Goal of the exercise:
Of the lines below, report only those that contain "vous".

[Data items]

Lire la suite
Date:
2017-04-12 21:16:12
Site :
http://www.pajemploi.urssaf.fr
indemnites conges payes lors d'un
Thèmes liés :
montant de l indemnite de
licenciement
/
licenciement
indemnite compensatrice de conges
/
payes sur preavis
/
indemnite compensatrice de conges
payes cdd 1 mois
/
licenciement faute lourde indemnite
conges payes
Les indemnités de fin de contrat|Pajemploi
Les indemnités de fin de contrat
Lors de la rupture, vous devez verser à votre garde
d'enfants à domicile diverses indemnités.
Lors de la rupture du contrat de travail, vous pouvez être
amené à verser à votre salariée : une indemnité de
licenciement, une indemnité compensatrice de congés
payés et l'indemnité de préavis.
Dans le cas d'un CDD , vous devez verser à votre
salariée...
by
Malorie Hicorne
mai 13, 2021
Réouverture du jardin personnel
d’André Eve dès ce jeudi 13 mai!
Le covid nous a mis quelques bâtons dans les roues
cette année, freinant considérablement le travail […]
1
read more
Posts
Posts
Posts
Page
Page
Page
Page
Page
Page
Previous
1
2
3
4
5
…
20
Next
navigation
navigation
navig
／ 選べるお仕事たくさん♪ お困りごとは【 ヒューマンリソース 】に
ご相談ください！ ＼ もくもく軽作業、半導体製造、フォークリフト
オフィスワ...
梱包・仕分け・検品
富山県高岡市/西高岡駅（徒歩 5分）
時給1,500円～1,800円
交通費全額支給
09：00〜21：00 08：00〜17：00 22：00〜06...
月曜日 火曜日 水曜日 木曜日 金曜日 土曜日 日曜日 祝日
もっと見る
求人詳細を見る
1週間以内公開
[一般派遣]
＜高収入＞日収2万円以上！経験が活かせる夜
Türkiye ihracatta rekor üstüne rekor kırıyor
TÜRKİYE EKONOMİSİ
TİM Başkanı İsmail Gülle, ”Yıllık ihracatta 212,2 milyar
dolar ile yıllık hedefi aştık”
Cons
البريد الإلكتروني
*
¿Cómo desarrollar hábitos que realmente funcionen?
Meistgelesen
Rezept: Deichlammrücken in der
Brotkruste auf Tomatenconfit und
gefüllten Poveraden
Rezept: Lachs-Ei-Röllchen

Answer area:
Lors de la rupture, vous devez verser à votre garde
Lors de la rupture du contrat de travail, vous pouvez être
Dans le cas d'un CDD , vous devez verser à votre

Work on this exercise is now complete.